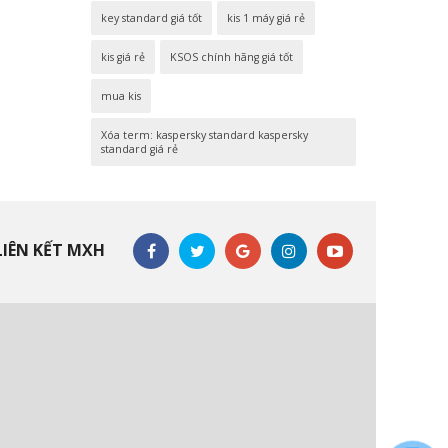
key standard giá tốt
kis 1 máy giá rẻ
kis giá rẻ
KSOS chính hãng giá tốt
mua kis
Xóa term: kaspersky standard kaspersky
standard giá rẻ
LIÊN KẾT MXH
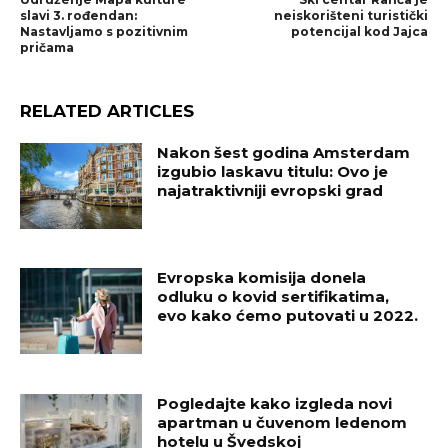
slavi 3. rođendan:
neiskorišteni turistički
Nastavljamo s pozitivnim
potencijal kod Jajca
pričama
RELATED ARTICLES
Nakon šest godina Amsterdam
izgubio laskavu titulu: Ovo je
najatraktivniji evropski grad
Evropska komisija donela
odluku o kovid sertifikatima,
evo kako ćemo putovati u 2022.
Pogledajte kako izgleda novi
apartman u čuvenom ledenom
hotelu u Švedskoj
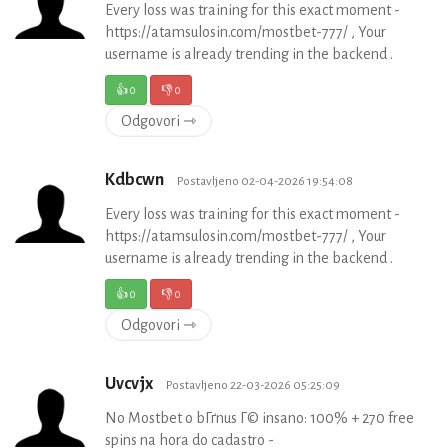
Every loss was training for this exact moment -
https://atamsulosin.com/mostbet-777/ , Your
username is already trending in the backend .
👍
0
👎
0
Odgovori ⇾
Kdbcwn
Postavljeno 02-04-2026 19:54:08
Every loss was training for this exact moment -
https://atamsulosin.com/mostbet-777/ , Your
username is already trending in the backend .
👍
0
👎
0
Odgovori ⇾
Uvcvjx
Postavljeno 22-03-2026 05:25:09
No Mostbet o bГґnus Г© insano: 100% + 270 free
spins na hora do cadastro -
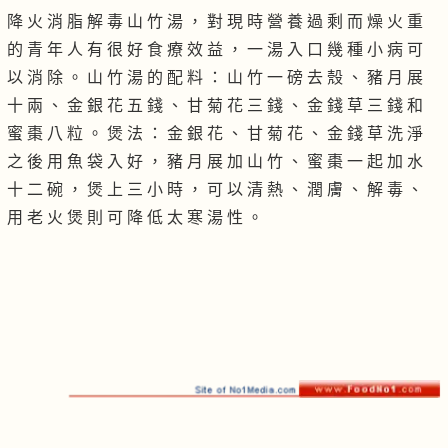
降 火 消 脂 解 毒 山 竹 湯 ， 對 現 時 營 養 過 剩 而 燥 火 重
的 青 年 人 有 很 好 食 療 效 益 ， 一 湯 入 口 幾 種 小 病 可
以 消 除 。 山 竹 湯 的 配 料 ： 山 竹 一 磅 去 殼 、 豬 月 展
十 兩 、 金 銀 花 五 錢 、 甘 菊 花 三 錢 、 金 錢 草 三 錢 和
蜜 棗 八 粒 。 煲 法 ： 金 銀 花 、 甘 菊 花 、 金 錢 草 洗 淨
之 後 用 魚 袋 入 好 ， 豬 月 展 加 山 竹 、 蜜 棗 一 起 加 水
十 二 碗 ， 煲 上 三 小 時 ， 可 以 清 熱 、 潤 膚 、 解 毒 、
用 老 火 煲 則 可 降 低 太 寒 湯 性 。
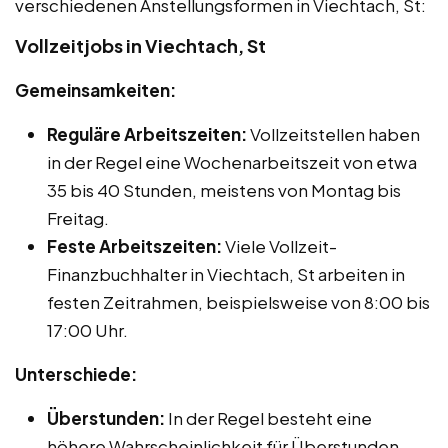
verschiedenen Anstellungsformen in Viechtach, St:
Vollzeitjobs in Viechtach, St
Gemeinsamkeiten:
Reguläre Arbeitszeiten:
Vollzeitstellen haben
in der Regel eine Wochenarbeitszeit von etwa
35 bis 40 Stunden, meistens von Montag bis
Freitag.
Feste Arbeitszeiten:
Viele Vollzeit-
Finanzbuchhalter in Viechtach, St arbeiten in
festen Zeitrahmen, beispielsweise von 8:00 bis
17:00 Uhr.
Unterschiede:
Überstunden:
In der Regel besteht eine
höhere Wahrscheinlichkeit für Überstunden,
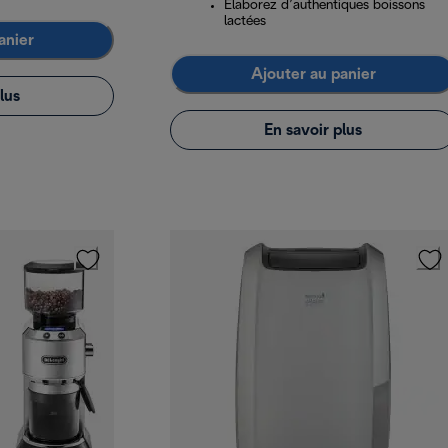
Élaborez d’authentiques boissons
lactées
anier
Ajouter au panier
lus
En savoir plus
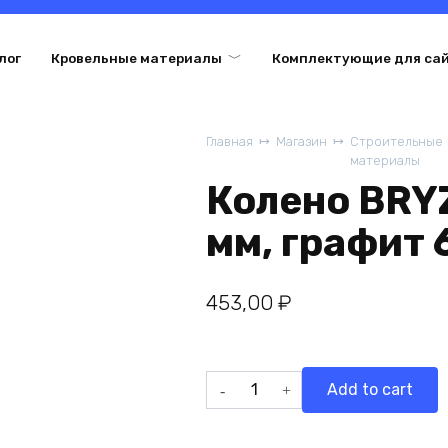
лог
Кровельные материалы
Комплектующие для са
Главная
Магазин
Строительные
материалы
Колено BRYZ
мм, графит 
453,00
₽
Колено
Add to cart
BRYZA
INES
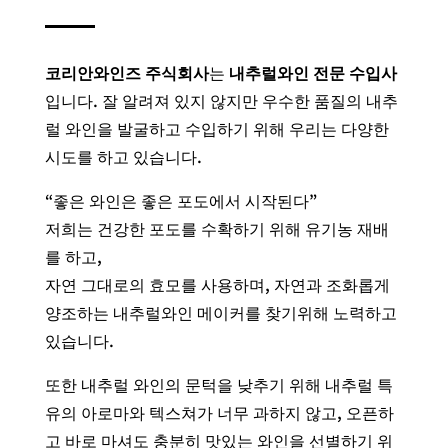
코리안와인즈 주식회사
는
내추럴와인 전문 수입사
입니다. 잘 알려져 있지 않지만 우수한 품질의 내추
럴 와인을 발굴하고 수입하기 위해 우리는 다양한
시도를 하고 있습니다.
“좋은 와인은 좋은 포도에서 시작된다”
저희는 건강한 포도를 수확하기 위해 유기농 재배
를 하고,
자연 그대로의 효모를 사용하며, 자연과 조화롭게
양조하는 내추럴와인 메이커를 찾기위해 노력하고
있습니다.
또한 내추럴 와인의 문턱을 낮추기 위해 내추럴 특
유의 아로마와 텍스쳐가 너무 과하지 않고, 오픈하
고 바로 마셔도 충분히 맛있는 와인을 선별하기 위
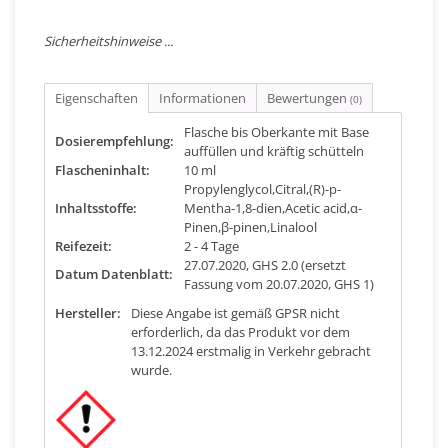
Sicherheitshinweise ...
Eigenschaften
Informationen
Bewertungen
(0)
Flasche bis Oberkante mit Base
Dosierempfehlung:
auffüllen und kräftig schütteln
Flascheninhalt:
10 ml
Propylenglycol,Citral,(R)-p-
Inhaltsstoffe:
Mentha-1,8-dien,Acetic acid,α-
Pinen,β-pinen,Linalool
Reifezeit:
2 - 4 Tage
27.07.2020, GHS 2.0 (ersetzt
Datum Datenblatt:
Fassung vom 20.07.2020, GHS 1)
Hersteller:
Diese Angabe ist gemäß GPSR nicht
erforderlich, da das Produkt vor dem
13.12.2024 erstmalig in Verkehr gebracht
wurde.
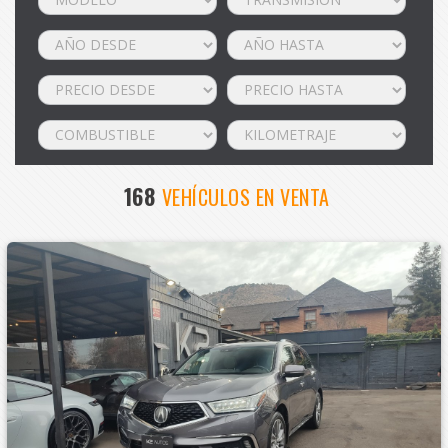
168
VEHÍCULOS EN VENTA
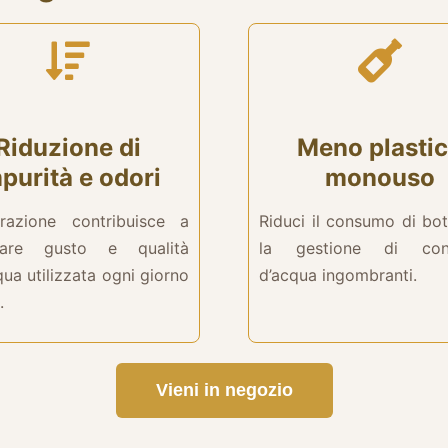
Riduzione di
Meno plasti
purità e odori
monouso
trazione contribuisce a
Riduci il consumo di bot
orare gusto e qualità
la gestione di conf
qua utilizzata ogni giorno
d’acqua ingombranti.
.
Vieni in negozio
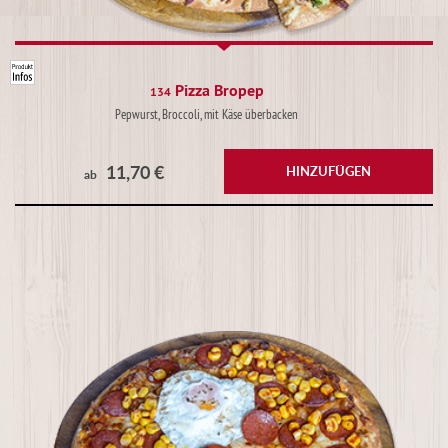
Pizza Bropep
134
Pepwurst, Broccoli, mit Käse überbacken
11,70 €
HINZUFÜGEN
ab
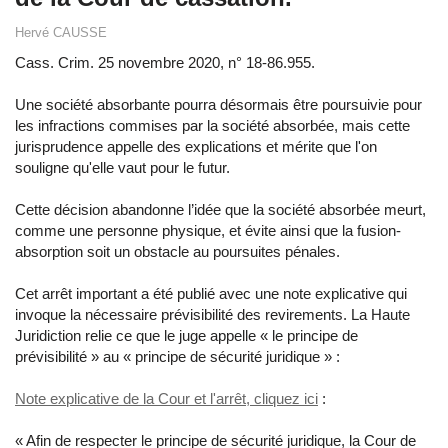
Hervé CAUSSE
Cass. Crim. 25 novembre 2020, n° 18-86.955.
Une société absorbante pourra désormais être poursuivie pour
les infractions commises par la société absorbée, mais cette
jurisprudence appelle des explications et mérite que l'on
souligne qu'elle vaut pour le futur.
Cette décision abandonne l’idée que la société absorbée meurt,
comme une personne physique, et évite ainsi que la fusion-
absorption soit un obstacle au poursuites pénales.
Cet arrêt important a été publié avec une note explicative qui
invoque la nécessaire prévisibilité des revirements. La Haute
Juridiction relie ce que le juge appelle « le principe de
prévisibilité » au « principe de sécurité juridique » :
Note explicative de la Cour et l'arrêt, cliquez ici
:
« Afin de respecter le principe de sécurité juridique, la Cour de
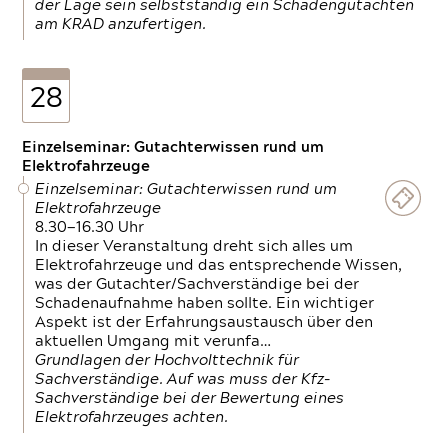
der Lage sein selbstständig ein Schadengutachten
am KRAD anzufertigen.
28
Einzelseminar: Gutachterwissen rund um
Elektrofahrzeuge
Einzelseminar: Gutachterwissen rund um
Elektrofahrzeuge
8.30—16.30 Uhr
In dieser Veranstaltung dreht sich alles um
Elektrofahrzeuge und das entsprechende Wissen,
was der Gutachter/Sachverständige bei der
Schadenaufnahme haben sollte. Ein wichtiger
Aspekt ist der Erfahrungsaustausch über den
aktuellen Umgang mit verunfa…
Grundlagen der Hochvolttechnik für
Sachverständige. Auf was muss der Kfz-
Sachverständige bei der Bewertung eines
Elektrofahrzeuges achten.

* WHAT THE TASK REQUIRES *
Pictures are to be left out, while the records are copied word for word.

* WRITTEN ANSWER *
key standard giá tốt
kis 1 máy giá rẻ
kis giá rẻ
KSOS chính hãng giá tốt
mua kis
Xóa term: kaspersky standard kaspersky
standard giá rẻ
LIÊN KẾT MXH
slavi 3. rođendan:
neiskorišteni turistički
Nastavljamo s pozitivnim
potencijal kod Jajca
pričama
RELATED ARTICLES
Nakon šest godina Amsterdam
izgubio laskavu titulu: Ovo je
najatraktivniji evropski grad
Evropska komisija donela
odluku o kovid sertifikatima,
evo kako ćemo putovati u 2022.
Pogledajte kako izgleda novi
apartman u čuvenom ledenom
hotelu u Švedskoj
Every loss was training for this exact moment -
https://atamsulosin.com/mostbet-777/ , Your
username is already trending in the backend .
👍
0
👎
0
Odgovori ⇾
Kdbcwn
Postavljeno 02-04-2026 19:54:08
Every loss was training for this exact moment -
https://atamsulosin.com/mostbet-777/ , Your
username is already trending in the backend .
👍
0
👎
0
Odgovori ⇾
Uvcvjx
Postavljeno 22-03-2026 05:25:09
No Mostbet o bГґnus Г© insano: 100% + 270 free
spins na hora do cadastro -
降 火 消 脂 解 毒 山 竹 湯 ， 對 現 時 營 養 過 剩 而 燥 火 重
的 青 年 人 有 很 好 食 療 效 益 ， 一 湯 入 口 幾 種 小 病 可
以 消 除 。 山 竹 湯 的 配 料 ： 山 竹 一 磅 去 殼 、 豬 月 展
十 兩 、 金 銀 花 五 錢 、 甘 菊 花 三 錢 、 金 錢 草 三 錢 和
蜜 棗 八 粒 。 煲 法 ： 金 銀 花 、 甘 菊 花 、 金 錢 草 洗 淨
之 後 用 魚 袋 入 好 ， 豬 月 展 加 山 竹 、 蜜 棗 一 起 加 水
十 二 碗 ， 煲 上 三 小 時 ， 可 以 清 熱 、 潤 膚 、 解 毒 、
用 老 火 煲 則 可 降 低 太 寒 湯 性 。
verschiedenen Anstellungsformen in Viechtach, St:
Vollzeitjobs in Viechtach, St
Gemeinsamkeiten:
Reguläre Arbeitszeiten:
Vollzeitstellen haben
in der Regel eine Wochenarbeitszeit von etwa
35 bis 40 Stunden, meistens von Montag bis
Freitag.
Feste Arbeitszeiten:
Viele Vollzeit-
Finanzbuchhalter in Viechtach, St arbeiten in
festen Zeitrahmen, beispielsweise von 8:00 bis
17:00 Uhr.
Unterschiede:
Überstunden:
In der Regel besteht eine
höhere Wahrscheinlichkeit für Überstunden,
Élaborez d’authentiques boissons
lactées
anier
Ajouter au panier
lus
En savoir plus
лог
Кровельные материалы
Комплектующие для са
Главная
Магазин
Строительные
материалы
Колено BRYZ
мм, графит 
453,00
₽
Колено
Add to cart
BRYZA
INES
코리안와인즈 주식회사
는
내추럴와인 전문 수입사
입니다. 잘 알려져 있지 않지만 우수한 품질의 내추
럴 와인을 발굴하고 수입하기 위해 우리는 다양한
시도를 하고 있습니다.
“좋은 와인은 좋은 포도에서 시작된다”
저희는 건강한 포도를 수확하기 위해 유기농 재배
를 하고,
자연 그대로의 효모를 사용하며, 자연과 조화롭게
양조하는 내추럴와인 메이커를 찾기위해 노력하고
있습니다.
또한 내추럴 와인의 문턱을 낮추기 위해 내추럴 특
유의 아로마와 텍스쳐가 너무 과하지 않고, 오픈하
고 바로 마셔도 충분히 맛있는 와인을 선별하기 위
Sicherheitshinweise ...
Eigenschaften
Informationen
Bewertungen
(0)
Flasche bis Oberkante mit Base
Dosierempfehlung:
auffüllen und kräftig schütteln
Flascheninhalt:
10 ml
Propylenglycol,Citral,(R)-p-
Inhaltsstoffe:
Mentha-1,8-dien,Acetic acid,α-
Pinen,β-pinen,Linalool
Reifezeit:
2 - 4 Tage
27.07.2020, GHS 2.0 (ersetzt
Datum Datenblatt:
Fassung vom 20.07.2020, GHS 1)
Hersteller:
Diese Angabe ist gemäß GPSR nicht
erforderlich, da das Produkt vor dem
13.12.2024 erstmalig in Verkehr gebracht
wurde.
168
VEHÍCULOS EN VENTA
Riduzione di
Meno plasti
purità e odori
monouso
trazione contribuisce a
Riduci il consumo di bot
orare gusto e qualità
la gestione di conf
qua utilizzata ogni giorno
d’acqua ingombranti.
.
Vieni in negozio
Pizza Bropep
134
Pepwurst, Broccoli, mit Käse überbacken
11,70 €
HINZUFÜGEN
ab
Hervé CAUSSE
Cass. Crim. 25 novembre 2020, n° 18-86.955.
Une société absorbante pourra désormais être poursuivie pour
les infractions commises par la société absorbée, mais cette
jurisprudence appelle des explications et mérite que l'on
souligne qu'elle vaut pour le futur.
Cette décision abandonne l’idée que la société absorbée meurt,
comme une personne physique, et évite ainsi que la fusion-
absorption soit un obstacle au poursuites pénales.
Cet arrêt important a été publié avec une note explicative qui
invoque la nécessaire prévisibilité des revirements. La Haute
Juridiction relie ce que le juge appelle « le principe de
prévisibilité » au « principe de sécurité juridique » :
Note explicative de la Cour et l'arrêt, cliquez ici
:
« Afin de respecter le principe de sécurité juridique, la Cour de
der Lage sein selbstständig ein Schadengutachten
am KRAD anzufertigen.
28
Einzelseminar: Gutachterwissen rund um
Elektrofahrzeuge
Einzelseminar: Gutachterwissen rund um
Elektrofahrzeuge
8.30—16.30 Uhr
In dieser Veranstaltung dreht sich alles um
Elektrofahrzeuge und das entsprechende Wissen,
was der Gutachter/Sachverständige bei der
Schadenaufnahme haben sollte. Ein wichtiger
Aspekt ist der Erfahrungsaustausch über den
aktuellen Umgang mit verunfa…
Grundlagen der Hochvolttechnik für
Sachverständige. Auf was muss der Kfz-
Sachverständige bei der Bewertung eines
Elektrofahrzeuges achten.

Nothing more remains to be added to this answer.